L’interesse sul debito pubblico vale 1.150 euro per ogni cittadino italiano, il doppio rispetto alla media europea. È la denuncia lanciata da Confartigianato nel rapporto “Dinamica e qualità della spesa pubblica”. La spesa per il lavoro nell’amministrazione pubblica, dice l’organizzazione degli artigiani, tra il 2000 e il 2005 è cresciuta del 23,6% contro un aumento del 12,7% del costo del lavoro nel settore privato. La retribuzione lorda dei dipendenti degli enti locali è cresciuta più di quella dell’amministrazione centrale. I due terzi di questi aumenti (il 62,7%) sono stati destinati a personale e acquisto di servizi per amministrazione e gestione; insomma sono stati destinati ad accrescere la macchina burocratica.
Un bilancio a tutto tondo, quello di Confartigianato, sui mali dell’Italia (molti dei quali ampiamente noti da tempo) e i relativi costi, che ha il pregio di provare a fare i conti e buttare giù delle stime. Il documento sarà presentato sabato, in occasione della manifestazione di protesta contro la Finanziaria.
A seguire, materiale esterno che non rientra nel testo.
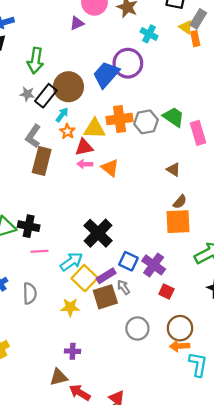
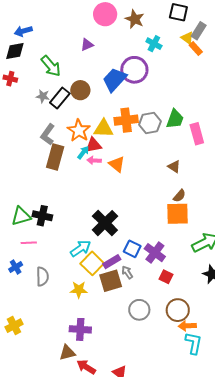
purple triangle: (77, 23) -> (87, 45), moved
orange rectangle: (195, 39) -> (196, 48), turned -32
green arrow: (35, 61) -> (51, 66), turned -50
brown circle: (68, 87) -> (80, 90), size x0.7
cyan arrow: (62, 115) -> (83, 153), moved
green trapezoid: (174, 117) -> (175, 119), turned 75
orange star: (67, 131) -> (79, 130), size x1.6
pink line: (39, 251) -> (29, 243), moved
orange arrow: (180, 346) -> (187, 326), moved
purple cross: (73, 351) -> (80, 329), size x1.5

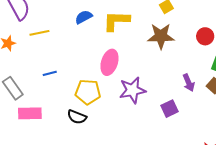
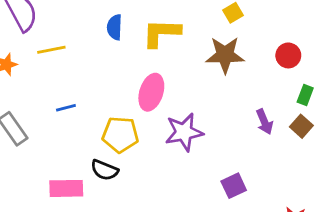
blue semicircle: (84, 17) -> (115, 27), turned -60
purple square: (169, 109) -> (234, 186), moved
pink rectangle: (30, 113) -> (66, 188), moved

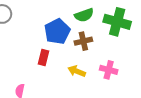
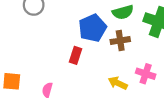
yellow arrow: (77, 71) -> (118, 83), moved

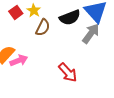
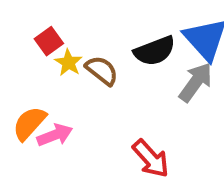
yellow star: (34, 10) -> (68, 63), moved
brown semicircle: (43, 27) -> (102, 70), turned -78

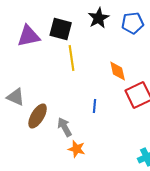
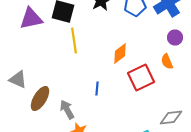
orange diamond: (118, 71) -> (120, 54), turned 65

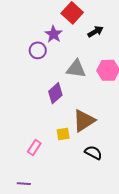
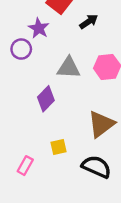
brown triangle: (84, 121) -> (101, 124), moved
black semicircle: (93, 153) -> (96, 167), size x1.4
La mancata liberalizzazione del settore dell’energia si traduce in un costo per le aziende italiane del 46% più alto delle concorrenti europee; le spese che le imprese affrontano gestire le pratiche burocratiche ammontano a 11.600 euro, il 29,6% del costo del lavoro. Il tempo necessario ad ottenere il permesso di ampliare un immobile è di 284 giorni, contro i 184 della media europea, ritardo che comporta un costo in termini di mancato fatturato che l’organizzazione ha stimato intorno a 5,2 miliardi di euro l’anno.
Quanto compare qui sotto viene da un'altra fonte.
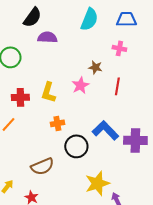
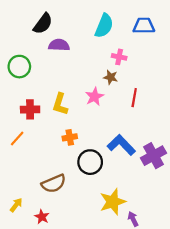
pink cross: (119, 48) -> (119, 57), moved
purple cross: (135, 140) -> (153, 156), turned -30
Ma i conti non vanno bene neanche sul piano internazionale: secondo l’Istat la bilancia commerciale dell’Italia rispetto ai paesi extra-Ue nel mese di ottobre presenta un deficit più che quintuplicato: oltre un miliardo (1067 milioni) di euro, a fronte del dato dello stesso mese del 2005, che si era attestato su 183 milioni.
Su base annuale le esportazioni sono cresciute dell’11,7%, mentre le importazioni sono aumentate quasi il doppio: il 19,2%. Un trend negativo confermato anche dal rapporto tra ottobre e settembre: una riduzione del 3,5% delle esportazioni a fronte di un incremento dello 0,1% delle importazioni.
Considerando i primi dieci mesi del 2006 la bilancia è passiva per 18,95 miliardi, contro un risultato negativo solo per 7,9 miliardi nello stesso periodo del 2005.